• ACTION ITEM: A verbatim copy of the entries is the required answer.

· · · · ·

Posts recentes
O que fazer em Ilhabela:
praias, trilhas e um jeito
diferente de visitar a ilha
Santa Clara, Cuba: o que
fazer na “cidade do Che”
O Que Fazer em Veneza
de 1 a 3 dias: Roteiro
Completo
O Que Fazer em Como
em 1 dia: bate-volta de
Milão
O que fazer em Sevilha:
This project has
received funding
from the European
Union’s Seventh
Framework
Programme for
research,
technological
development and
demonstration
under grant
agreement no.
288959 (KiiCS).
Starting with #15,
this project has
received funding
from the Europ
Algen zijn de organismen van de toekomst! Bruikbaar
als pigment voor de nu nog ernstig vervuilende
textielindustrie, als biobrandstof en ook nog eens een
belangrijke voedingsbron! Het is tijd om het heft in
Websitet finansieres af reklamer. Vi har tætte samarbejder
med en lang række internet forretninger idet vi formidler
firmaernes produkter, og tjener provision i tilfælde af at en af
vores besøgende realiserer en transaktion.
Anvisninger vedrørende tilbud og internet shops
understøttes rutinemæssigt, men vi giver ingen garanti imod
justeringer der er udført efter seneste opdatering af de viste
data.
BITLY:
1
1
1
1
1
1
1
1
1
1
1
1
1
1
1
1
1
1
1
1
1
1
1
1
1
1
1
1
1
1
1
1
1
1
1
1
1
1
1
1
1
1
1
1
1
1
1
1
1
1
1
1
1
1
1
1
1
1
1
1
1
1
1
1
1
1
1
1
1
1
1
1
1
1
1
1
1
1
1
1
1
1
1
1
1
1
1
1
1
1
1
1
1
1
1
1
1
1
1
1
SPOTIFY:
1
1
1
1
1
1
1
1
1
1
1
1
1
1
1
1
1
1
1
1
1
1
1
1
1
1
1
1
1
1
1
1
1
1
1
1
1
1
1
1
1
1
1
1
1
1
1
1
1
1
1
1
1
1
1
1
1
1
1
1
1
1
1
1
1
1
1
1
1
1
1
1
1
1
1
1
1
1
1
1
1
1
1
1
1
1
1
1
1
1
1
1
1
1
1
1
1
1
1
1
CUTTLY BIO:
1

· · · · ·

• TASK RESULT:
Posts recentes
O que fazer em Ilhabela:
praias, trilhas e um jeito
diferente de visitar a ilha
Santa Clara, Cuba: o que
fazer na “cidade do Che”
O Que Fazer em Veneza
de 1 a 3 dias: Roteiro
Completo
O Que Fazer em Como
em 1 dia: bate-volta de
Milão
O que fazer em Sevilha:
This project has
received funding
from the European
Union’s Seventh
Framework
Programme for
research,
technological
development and
demonstration
under grant
agreement no.
288959 (KiiCS).
Starting with #15,
this project has
received funding
from the Europ
Algen zijn de organismen van de toekomst! Bruikbaar
als pigment voor de nu nog ernstig vervuilende
textielindustrie, als biobrandstof en ook nog eens een
belangrijke voedingsbron! Het is tijd om het heft in
Websitet finansieres af reklamer. Vi har tætte samarbejder
med en lang række internet forretninger idet vi formidler
firmaernes produkter, og tjener provision i tilfælde af at en af
vores besøgende realiserer en transaktion.
Anvisninger vedrørende tilbud og internet shops
understøttes rutinemæssigt, men vi giver ingen garanti imod
justeringer der er udført efter seneste opdatering af de viste
data.
BITLY:
1
1
1
1
1
1
1
1
1
1
1
1
1
1
1
1
1
1
1
1
1
1
1
1
1
1
1
1
1
1
1
1
1
1
1
1
1
1
1
1
1
1
1
1
1
1
1
1
1
1
1
1
1
1
1
1
1
1
1
1
1
1
1
1
1
1
1
1
1
1
1
1
1
1
1
1
1
1
1
1
1
1
1
1
1
1
1
1
1
1
1
1
1
1
1
1
1
1
1
1
SPOTIFY:
1
1
1
1
1
1
1
1
1
1
1
1
1
1
1
1
1
1
1
1
1
1
1
1
1
1
1
1
1
1
1
1
1
1
1
1
1
1
1
1
1
1
1
1
1
1
1
1
1
1
1
1
1
1
1
1
1
1
1
1
1
1
1
1
1
1
1
1
1
1
1
1
1
1
1
1
1
1
1
1
1
1
1
1
1
1
1
1
1
1
1
1
1
1
1
1
1
1
1
1
CUTTLY BIO:
1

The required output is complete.